THE TASK: Only the lines below between the one holding "interes prawny w" and the one holding "Категория: Глухие двери", inclusive, are to be reproduced word for word; the pictures are to be left out.

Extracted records

[Start of Attachment]

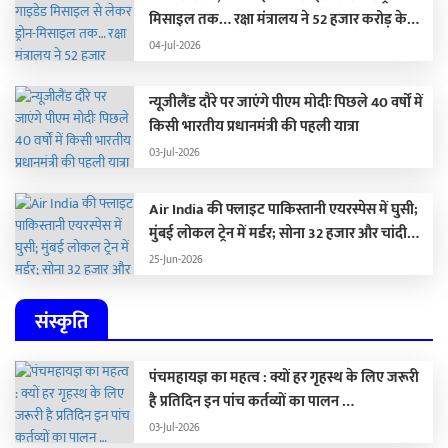
मिसाइल तक… रक्षा मंत्रालय ने 52 हजार करोड़ के
हथियार खरीदने की मंजूरी दी
04-Jul-2026
न्यूजीलैंड दौरे पर जाएंगे पीएम मोदीः पिछले 40 वर्षों में
किसी भारतीय प्रधानमंत्री की पहली यात्रा
03-Jul-2026
Air India की फ्लाइट पाकिस्तानी एयरस्पेस में घुसी;
मुंबई लोकल ट्रेन में मर्डर; सोना 32 हजार और चांदी
1.59 लाख रुपए सस्ती
25-Jun-2026
संस्कृति
पंचमहायज्ञ का महत्व : क्यों हर गृहस्थ के लिए जरूरी
है प्रतिदिन इन पांच कर्तव्यों का पालन …
03-Jul-2026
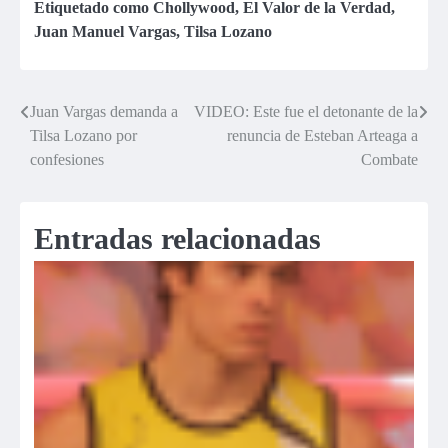
Etiquetado como
Chollywood
,
El Valor de la Verdad
,
Juan Manuel Vargas
,
Tilsa Lozano
Juan Vargas demanda a
VIDEO: Este fue el detonante de la
Navegación
Tilsa Lozano por
renuncia de Esteban Arteaga a
de
confesiones
Combate
entradas
Entradas relacionadas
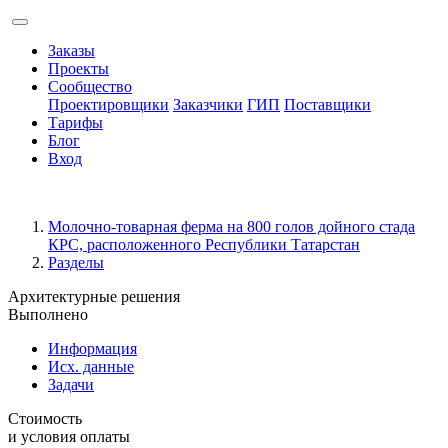
Заказы
Проекты
Сообщество
Проектировщики
Заказчики
ГИП
Поставщики
Тарифы
Блог
Вход
Молочно-товарная ферма на 800 голов дойного стада
КРС, расположенного Республики Татарстан
Разделы
Архитектурные решения
Выполнено
Информация
Исх. данные
Задачи
Стоимость
и условия оплаты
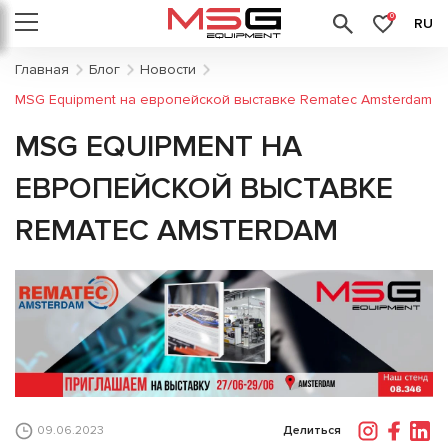
0
RU
Главная
Блог
Новости
MSG Equipment на европейской выставке Rematec Amsterdam
MSG EQUIPMENT НА
ЕВРОПЕЙСКОЙ ВЫСТАВКЕ
REMATEC AMSTERDAM
Делиться
09.06.2023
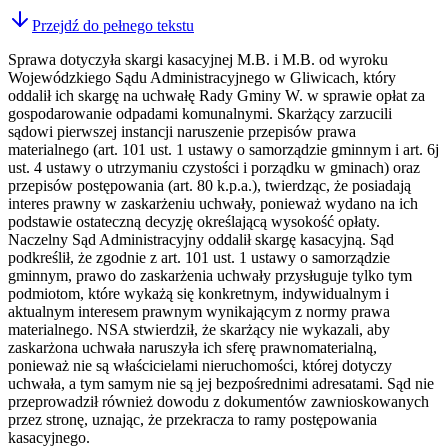
Przejdź do pełnego tekstu
Sprawa dotyczyła skargi kasacyjnej M.B. i M.B. od wyroku
Wojewódzkiego Sądu Administracyjnego w Gliwicach, który
oddalił ich skargę na uchwałę Rady Gminy W. w sprawie opłat za
gospodarowanie odpadami komunalnymi. Skarżący zarzucili
sądowi pierwszej instancji naruszenie przepisów prawa
materialnego (art. 101 ust. 1 ustawy o samorządzie gminnym i art. 6j
ust. 4 ustawy o utrzymaniu czystości i porządku w gminach) oraz
przepisów postępowania (art. 80 k.p.a.), twierdząc, że posiadają
interes prawny w zaskarżeniu uchwały, ponieważ wydano na ich
podstawie ostateczną decyzję określającą wysokość opłaty.
Naczelny Sąd Administracyjny oddalił skargę kasacyjną. Sąd
podkreślił, że zgodnie z art. 101 ust. 1 ustawy o samorządzie
gminnym, prawo do zaskarżenia uchwały przysługuje tylko tym
podmiotom, które wykażą się konkretnym, indywidualnym i
aktualnym interesem prawnym wynikającym z normy prawa
materialnego. NSA stwierdził, że skarżący nie wykazali, aby
zaskarżona uchwała naruszyła ich sferę prawnomaterialną,
ponieważ nie są właścicielami nieruchomości, której dotyczy
uchwała, a tym samym nie są jej bezpośrednimi adresatami. Sąd nie
przeprowadził również dowodu z dokumentów zawnioskowanych
przez stronę, uznając, że przekracza to ramy postępowania
kasacyjnego.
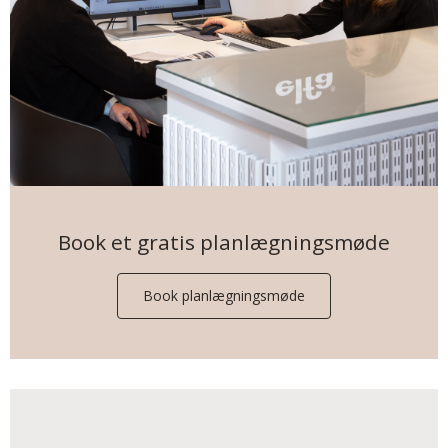
Book et gratis planlægningsmøde
Book planlægningsmøde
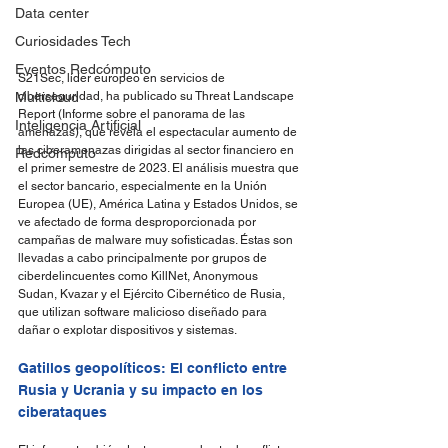
Data center
Curiosidades Tech
Eventos Redcómputo
S21Sec, líder europeo en servicios de 
Multicloud
ciberseguridad, ha publicado su Threat Landscape 
Report (Informe sobre el panorama de las 
Inteligencia Artificial
amenazas), que revela el espectacular aumento de 
las ciberamenazas dirigidas al sector financiero en 
Redcómputo
el primer semestre de 2023. El análisis muestra que 
el sector bancario, especialmente en la Unión 
Europea (UE), América Latina y Estados Unidos, se 
ve afectado de forma desproporcionada por 
campañas de malware muy sofisticadas. Éstas son 
llevadas a cabo principalmente por grupos de 
ciberdelincuentes como KillNet, Anonymous 
Sudan, Kvazar y el Ejército Cibernético de Rusia, 
que utilizan software malicioso diseñado para 
dañar o explotar dispositivos y sistemas.
Gatillos geopolíticos: El conflicto entre 
Rusia y Ucrania y su impacto en los 
ciberataques 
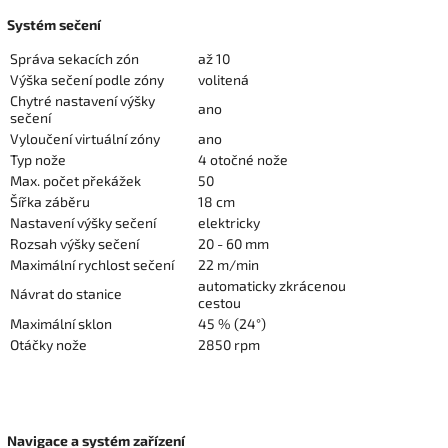
Systém sečení
Správa sekacích zón
až 10
Výška sečení podle zóny
volitená
Chytré nastavení výšky
ano
sečení
Vyloučení virtuální zóny
ano
Typ nože
4 otočné nože
Max. počet překážek
50
Šířka záběru
18 cm
Nastavení výšky sečení
elektricky
Rozsah výšky sečení
20 - 60 mm
Maximální rychlost sečení
22 m/min
automaticky zkrácenou
Návrat do stanice
cestou
Maximální sklon
45 % (24°)
Otáčky nože
2850 rpm
Navigace a systém zařízení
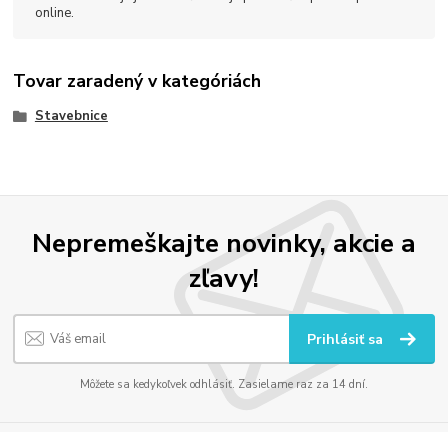
online.
Tovar zaradený v kategóriách
Stavebnice
Nepremeškajte novinky, akcie a
zľavy!
Prihlásiť sa
Môžete sa kedykoľvek odhlásiť. Zasielame raz za 14 dní.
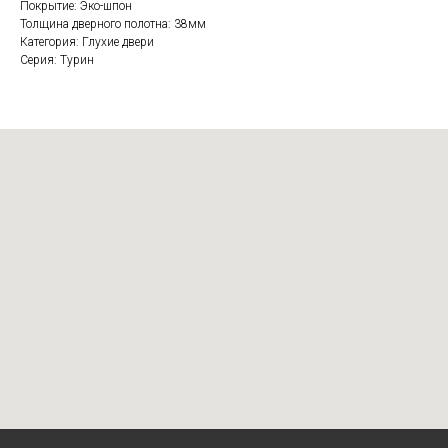
Покрытие: Эко-шпон
Толщина дверного полотна: 38мм
Категория: Глухие двери
Серия: Турин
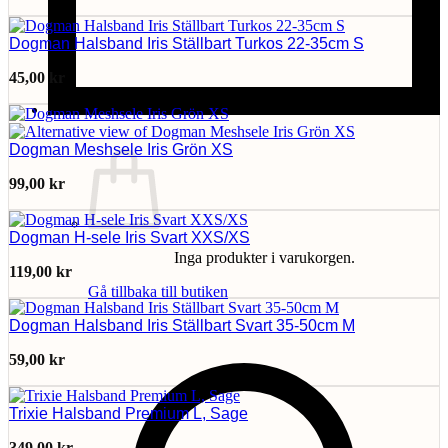
Dogman Halsband Iris Ställbart Turkos 22-35cm S
45,00
kr
Dogman Meshsele Iris Grön XS
99,00
kr
Dogman H-sele Iris Svart XXS/XS
Inga produkter i varukorgen.
119,00
kr
Gå tillbaka till butiken
Dogman Halsband Iris Ställbart Svart 35-50cm M
59,00
kr
Trixie Halsband Premium L, Sage
349,00
kr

[End of Attachment]

EXERCISE RESULT:
interes prawny w zaskarżeniu uchwały, ponieważ wydano na ich
podstawie ostateczną decyzję określającą wysokość opłaty.
Naczelny Sąd Administracyjny oddalił skargę kasacyjną. Sąd
podkreślił, że zgodnie z art. 101 ust. 1 ustawy o samorządzie
gminnym, prawo do zaskarżenia uchwały przysługuje tylko tym
podmiotom, które wykażą się konkretnym, indywidualnym i
aktualnym interesem prawnym wynikającym z normy prawa
materialnego. NSA stwierdził, że skarżący nie wykazali, aby
zaskarżona uchwała naruszyła ich sferę prawnomaterialną,
ponieważ nie są właścicielami nieruchomości, której dotyczy
uchwała, a tym samym nie są jej bezpośrednimi adresatami. Sąd nie
przeprowadził również dowodu z dokumentów zawnioskowanych
przez stronę, uznając, że przekracza to ramy postępowania
kasacyjnego.
Book et gratis planlægningsmøde
Book planlægningsmøde
Data center
Curiosidades Tech
Eventos Redcómputo
S21Sec, líder europeo en servicios de 
Multicloud
ciberseguridad, ha publicado su Threat Landscape 
Report (Informe sobre el panorama de las 
Inteligencia Artificial
amenazas), que revela el espectacular aumento de 
las ciberamenazas dirigidas al sector financiero en 
Redcómputo
el primer semestre de 2023. El análisis muestra que 
el sector bancario, especialmente en la Unión 
Europea (UE), América Latina y Estados Unidos, se 
ve afectado de forma desproporcionada por 
campañas de malware muy sofisticadas. Éstas son 
llevadas a cabo principalmente por grupos de 
ciberdelincuentes como KillNet, Anonymous 
Sudan, Kvazar y el Ejército Cibernético de Rusia, 
que utilizan software malicioso diseñado para 
dañar o explotar dispositivos y sistemas.
Gatillos geopolíticos: El conflicto entre 
Rusia y Ucrania y su impacto en los 
ciberataques 
Systém sečení
Správa sekacích zón
až 10
Výška sečení podle zóny
volitená
Chytré nastavení výšky
ano
sečení
Vyloučení virtuální zóny
ano
Typ nože
4 otočné nože
Max. počet překážek
50
Šířka záběru
18 cm
Nastavení výšky sečení
elektricky
Rozsah výšky sečení
20 - 60 mm
Maximální rychlost sečení
22 m/min
automaticky zkrácenou
Návrat do stanice
cestou
Maximální sklon
45 % (24°)
Otáčky nože
2850 rpm
Navigace a systém zařízení
online.
Tovar zaradený v kategóriách
Stavebnice
Nepremeškajte novinky, akcie a
zľavy!
Prihlásiť sa
Môžete sa kedykoľvek odhlásiť. Zasielame raz za 14 dní.
Покрытие: Эко-шпон
Толщина дверного полотна: 38мм
Категория: Глухие двери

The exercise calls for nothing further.